## INFORMATION SUPPLIED
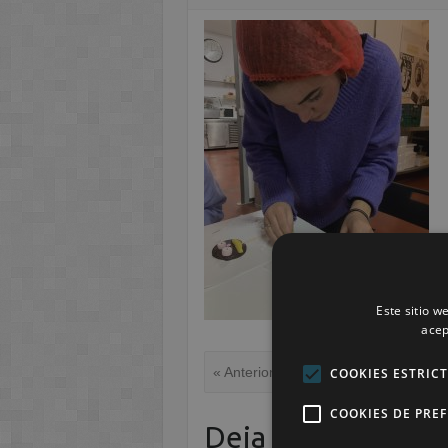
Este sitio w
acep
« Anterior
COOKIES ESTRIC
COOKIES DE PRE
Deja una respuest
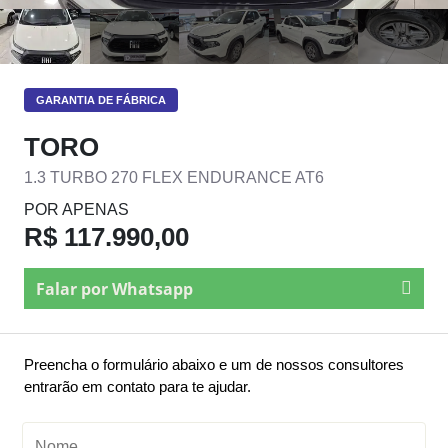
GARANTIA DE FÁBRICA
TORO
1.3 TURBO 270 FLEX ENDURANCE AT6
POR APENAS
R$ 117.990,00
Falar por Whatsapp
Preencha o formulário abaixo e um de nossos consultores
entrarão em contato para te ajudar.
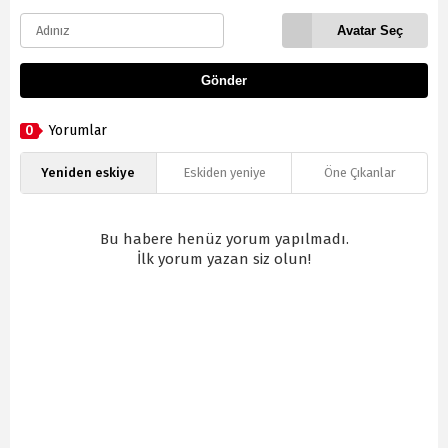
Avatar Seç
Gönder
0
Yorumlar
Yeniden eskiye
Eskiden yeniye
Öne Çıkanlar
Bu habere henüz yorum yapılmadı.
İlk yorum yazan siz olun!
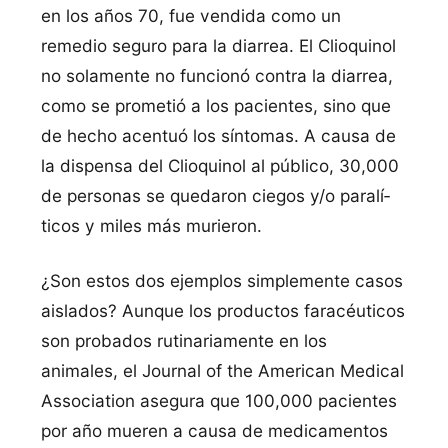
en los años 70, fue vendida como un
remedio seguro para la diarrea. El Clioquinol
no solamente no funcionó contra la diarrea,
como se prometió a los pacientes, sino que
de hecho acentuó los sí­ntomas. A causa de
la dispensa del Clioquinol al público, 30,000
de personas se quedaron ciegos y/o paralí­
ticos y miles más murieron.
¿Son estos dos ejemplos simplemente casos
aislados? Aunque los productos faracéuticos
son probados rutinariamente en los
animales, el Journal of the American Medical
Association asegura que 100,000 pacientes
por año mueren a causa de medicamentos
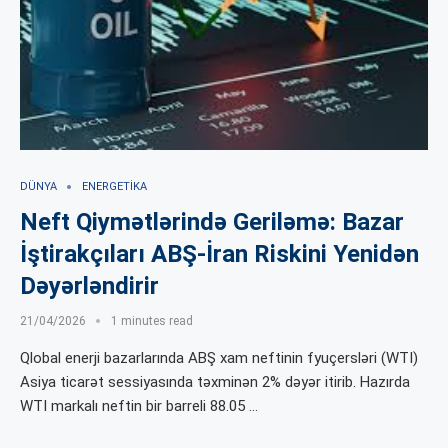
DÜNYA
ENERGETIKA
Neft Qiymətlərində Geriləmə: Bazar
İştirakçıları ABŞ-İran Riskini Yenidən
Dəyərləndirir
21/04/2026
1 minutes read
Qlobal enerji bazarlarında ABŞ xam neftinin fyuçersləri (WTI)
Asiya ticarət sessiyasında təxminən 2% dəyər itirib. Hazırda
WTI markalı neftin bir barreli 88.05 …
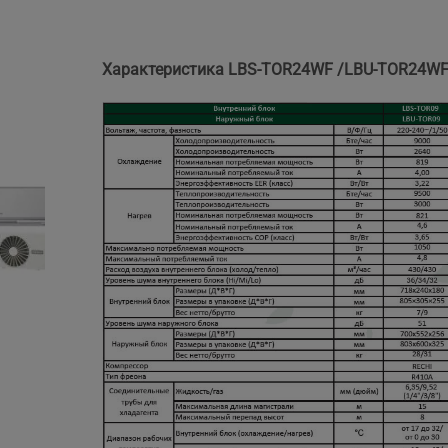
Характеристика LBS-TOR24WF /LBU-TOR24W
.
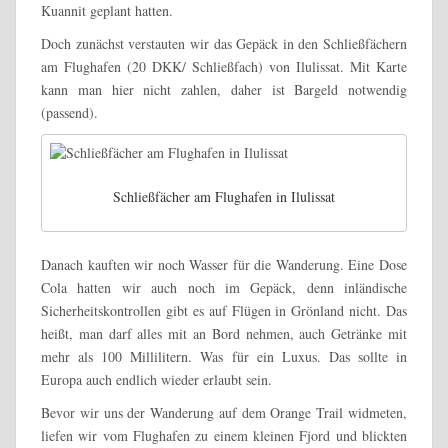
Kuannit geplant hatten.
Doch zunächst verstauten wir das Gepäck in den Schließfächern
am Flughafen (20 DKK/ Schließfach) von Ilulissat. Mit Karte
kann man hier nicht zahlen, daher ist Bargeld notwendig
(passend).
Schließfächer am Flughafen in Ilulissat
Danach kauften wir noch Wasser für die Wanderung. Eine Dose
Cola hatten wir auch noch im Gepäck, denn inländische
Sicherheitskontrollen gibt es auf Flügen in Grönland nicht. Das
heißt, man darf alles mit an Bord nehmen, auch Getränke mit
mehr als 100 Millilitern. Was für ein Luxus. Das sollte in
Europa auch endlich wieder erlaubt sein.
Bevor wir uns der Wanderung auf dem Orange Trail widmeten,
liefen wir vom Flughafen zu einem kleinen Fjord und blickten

## DIRECTIONS FOR THIS TASK
Only lines with the word "pacientes" go in the answer. Take them all from the entries above.

## RESPONSE AREA
como se prometió a los pacientes, sino que
Association asegura que 100,000 pacientes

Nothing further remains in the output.